The number one reason why people choose mortage refinancing is to get a lower interest rate and save money. Mortage refinancing for a lower interest rate is a great way to reduce your monthly mortage payments and eliminate a lot of unnecessary interest over the full term of your mortage loan. Mortage refinancing will normally have some cost associated with it, that are paid to the mortage lenders. This can still be a benefit to you as long as the overall savings in interest payments is greater than the costs involved. For example:
You currently have a mortage of $150,000 at an interest rate of 8.25%.
In the first year you would pay $12,096.83 in interest alone.
You refinance your home mortage of $150,000 at a new interest rate of 6%.
In the first year you would pay only $8,816.98 in interest payments.
Over the course of the first year that’s a difference or savings of $3,279.85.
Over the course of a 25-year mortage loan, this could be a savings of more than $60,000.
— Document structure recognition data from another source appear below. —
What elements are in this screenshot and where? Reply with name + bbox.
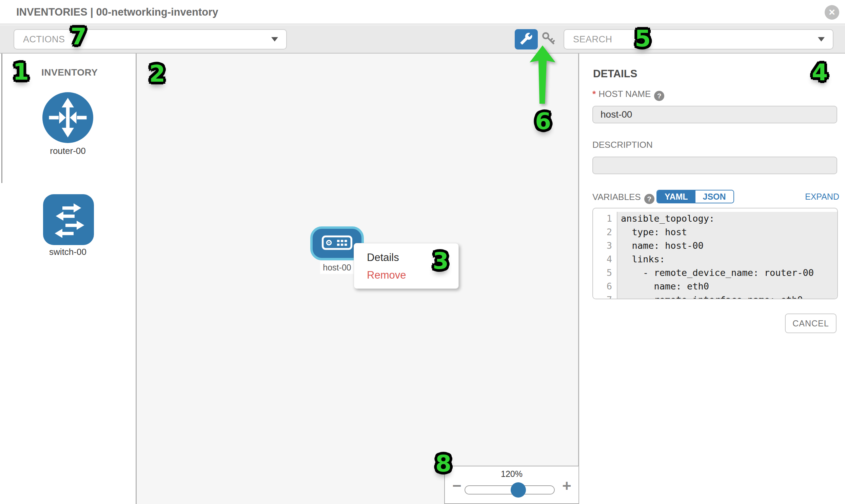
zoom-slider-track[interactable] (464, 485, 555, 494)
line-text: ansible_topology: (617, 212, 837, 226)
line-text: remote_interface_name: eth0 (617, 293, 837, 299)
zoom-out-button[interactable]: − (452, 476, 461, 495)
annotation-5: 5 (635, 25, 651, 52)
zoom-control: 120% − + (444, 466, 579, 504)
annotation-6: 6 (535, 108, 551, 134)
host-server-icon (321, 235, 353, 252)
actions-dropdown-label: ACTIONS (14, 34, 65, 45)
key-tool-button[interactable] (541, 31, 557, 48)
actions-dropdown[interactable]: ACTIONS (14, 29, 287, 50)
line-text: type: host (617, 226, 837, 239)
zoom-level-label: 120% (445, 469, 579, 479)
editor-line: 3 name: host-00 (593, 239, 837, 252)
variables-editor[interactable]: 1ansible_topology: 2 type: host 3 name: … (592, 208, 838, 299)
annotation-arrow-icon (529, 46, 556, 108)
host-name-label-row: *HOST NAME? (592, 89, 664, 101)
zoom-slider-thumb[interactable] (511, 482, 526, 498)
page-title: INVENTORIES | 00-networking-inventory (16, 6, 218, 18)
editor-lines: 1ansible_topology: 2 type: host 3 name: … (593, 209, 837, 299)
router-icon (42, 138, 93, 144)
sidebar-item-switch-label: switch-00 (17, 247, 119, 257)
sidebar-title: INVENTORY (41, 67, 98, 78)
format-toggle: YAML JSON (656, 190, 734, 203)
inventory-topology-app: INVENTORIES | 00-networking-inventory ✕ … (0, 0, 845, 504)
help-icon[interactable]: ? (654, 91, 664, 101)
line-number: 7 (593, 293, 617, 299)
close-button[interactable]: ✕ (825, 5, 839, 20)
search-dropdown[interactable]: SEARCH (564, 29, 833, 50)
description-label: DESCRIPTION (592, 140, 653, 150)
variables-label: VARIABLES (592, 192, 641, 202)
annotation-3: 3 (433, 248, 448, 274)
details-title: DETAILS (593, 68, 637, 80)
sidebar-edge-line (1, 54, 2, 183)
editor-line: 6 name: eth0 (593, 280, 837, 293)
cancel-button[interactable]: CANCEL (785, 313, 837, 333)
annotation-8: 8 (435, 450, 451, 477)
editor-line: 7 remote_interface_name: eth0 (593, 293, 837, 299)
line-text: name: host-00 (617, 239, 837, 252)
host-node-label: host-00 (320, 261, 354, 274)
line-number: 3 (593, 239, 617, 252)
sidebar-item-router-label: router-00 (17, 146, 119, 156)
page-header: INVENTORIES | 00-networking-inventory ✕ (0, 0, 845, 24)
yaml-toggle-button[interactable]: YAML (657, 191, 696, 203)
editor-line: 5 - remote_device_name: router-00 (593, 266, 837, 280)
line-text: name: eth0 (617, 280, 837, 293)
expand-link[interactable]: EXPAND (805, 192, 839, 202)
close-icon: ✕ (828, 7, 835, 17)
search-dropdown-label: SEARCH (564, 34, 612, 45)
line-number: 6 (593, 280, 617, 293)
sidebar-item-switch[interactable] (43, 194, 94, 245)
editor-line: 1ansible_topology: (593, 212, 837, 226)
json-toggle-button[interactable]: JSON (696, 191, 734, 203)
editor-line: 2 type: host (593, 226, 837, 239)
required-asterisk: * (592, 89, 596, 99)
wrench-icon (520, 32, 533, 47)
editor-line: 4 links: (593, 252, 837, 266)
line-text: - remote_device_name: router-00 (617, 266, 837, 280)
line-number: 5 (593, 266, 617, 280)
line-number: 4 (593, 252, 617, 266)
host-name-label: HOST NAME (598, 89, 651, 99)
annotation-7: 7 (71, 23, 86, 50)
description-label-row: DESCRIPTION (592, 140, 653, 150)
help-icon[interactable]: ? (644, 194, 654, 204)
line-number: 1 (593, 212, 617, 226)
host-name-input[interactable] (592, 106, 837, 123)
annotation-1: 1 (13, 58, 29, 85)
line-number: 2 (593, 226, 617, 239)
variables-label-row: VARIABLES? (592, 192, 654, 204)
line-text: links: (617, 252, 837, 266)
description-input[interactable] (592, 157, 837, 174)
sidebar-item-router[interactable] (42, 92, 93, 143)
annotation-4: 4 (812, 59, 828, 86)
switch-icon (43, 240, 94, 246)
chevron-down-icon (271, 37, 278, 42)
chevron-down-icon (818, 37, 825, 42)
annotation-2: 2 (149, 60, 165, 87)
zoom-in-button[interactable]: + (562, 476, 571, 495)
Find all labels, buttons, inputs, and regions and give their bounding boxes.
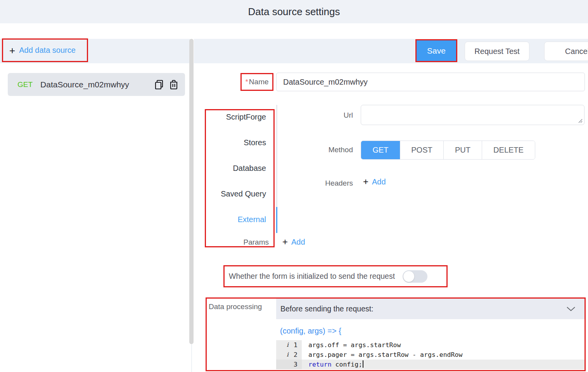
line-number: 1 [294, 340, 297, 350]
line-number: 2 [294, 350, 297, 360]
delete-icon[interactable] [169, 80, 179, 90]
datasource-name: DataSource_m02mwhyy [40, 80, 154, 89]
data-processing-label: Data processing [209, 302, 262, 311]
method-badge: GET [17, 80, 33, 89]
add-data-source-button[interactable]: + Add data source [2, 38, 88, 62]
name-input[interactable] [276, 73, 585, 91]
lint-marker-icon: i [287, 340, 290, 350]
name-label-text: Name [249, 78, 269, 86]
line-number: 3 [294, 360, 297, 369]
method-delete-button[interactable]: DELETE [482, 141, 535, 159]
code-signature: (config, args) => { [280, 327, 341, 335]
add-data-source-label: Add data source [19, 46, 76, 55]
code-gutter: i 1 [276, 340, 302, 350]
tab-active-indicator [276, 207, 277, 233]
save-button-label: Save [427, 46, 446, 56]
url-field-label: Url [318, 111, 353, 120]
headers-field-label: Headers [318, 179, 353, 188]
resize-handle-icon[interactable] [578, 118, 583, 123]
data-source-settings-screen: Data source settings + Add data source G… [0, 0, 588, 372]
init-toggle-switch[interactable] [403, 270, 427, 283]
init-request-toggle-row: Whether the form is initialized to send … [223, 265, 448, 287]
copy-icon[interactable] [154, 80, 164, 90]
method-segmented-control: GET POST PUT DELETE [361, 141, 535, 160]
required-asterisk: * [245, 78, 248, 86]
keyword-return: return [308, 361, 332, 368]
plus-icon: + [282, 237, 288, 247]
tab-external[interactable]: External [205, 212, 266, 227]
before-request-section-header[interactable]: Before sending the request: [276, 299, 585, 319]
chevron-down-icon[interactable] [566, 306, 576, 312]
plus-icon: + [363, 177, 368, 186]
params-add-label: Add [291, 238, 305, 247]
code-text: return config; [302, 360, 585, 369]
code-gutter: 3 [276, 360, 302, 369]
method-put-button[interactable]: PUT [443, 141, 482, 159]
code-rest: config; [332, 361, 362, 368]
params-add-button[interactable]: + Add [282, 237, 305, 247]
request-test-button[interactable]: Request Test [465, 42, 529, 61]
code-line-2[interactable]: i 2 args.pager = args.startRow - args.en… [276, 350, 585, 360]
headers-add-label: Add [372, 177, 386, 186]
text-cursor [363, 360, 363, 368]
code-editor[interactable]: i 1 args.off = args.startRow i 2 args.pa… [276, 340, 585, 369]
code-gutter: i 2 [276, 350, 302, 360]
method-post-button[interactable]: POST [400, 141, 443, 159]
request-test-label: Request Test [474, 47, 519, 56]
headers-add-button[interactable]: + Add [363, 177, 386, 186]
method-field-label: Method [318, 146, 353, 154]
cancel-label: Cancel [565, 47, 588, 56]
tab-database[interactable]: Database [205, 160, 266, 176]
tab-stores[interactable]: Stores [205, 135, 266, 150]
tab-saved-query[interactable]: Saved Query [205, 186, 266, 202]
lint-marker-icon: i [287, 350, 290, 360]
toggle-knob [403, 271, 414, 282]
code-line-1[interactable]: i 1 args.off = args.startRow [276, 340, 585, 350]
code-text: args.pager = args.startRow - args.endRow [302, 350, 585, 360]
save-button[interactable]: Save [415, 39, 457, 62]
page-title: Data source settings [0, 0, 588, 23]
url-textarea[interactable] [361, 105, 585, 125]
params-field-label: Params [205, 238, 269, 247]
init-toggle-label: Whether the form is initialized to send … [229, 272, 395, 281]
method-get-button[interactable]: GET [361, 141, 400, 159]
cancel-button[interactable]: Cancel [544, 42, 588, 61]
plus-icon: + [9, 45, 15, 56]
code-text: args.off = args.startRow [302, 340, 585, 350]
datasource-list-item[interactable]: GET DataSource_m02mwhyy [8, 73, 185, 96]
code-line-3[interactable]: 3 return config; [276, 360, 585, 369]
tab-scriptforge[interactable]: ScriptForge [205, 109, 266, 125]
name-field-label: * Name [240, 73, 273, 91]
before-request-title: Before sending the request: [280, 304, 374, 313]
top-header: Data source settings [0, 0, 588, 23]
panel-divider-scrollbar[interactable] [189, 39, 194, 344]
If you are considering mortage refinancing because your current interest rates are too high and the only thing stopping you is the thought that the costs outweigh the benefits, it is definitely worth contacting a mortage lender or mortage broker who can weigh out your options and determine if it will really save you money. Most financial institutions will be able to tell you right away if mortage refinancing is the right choice for you and just how much of a savings it could be.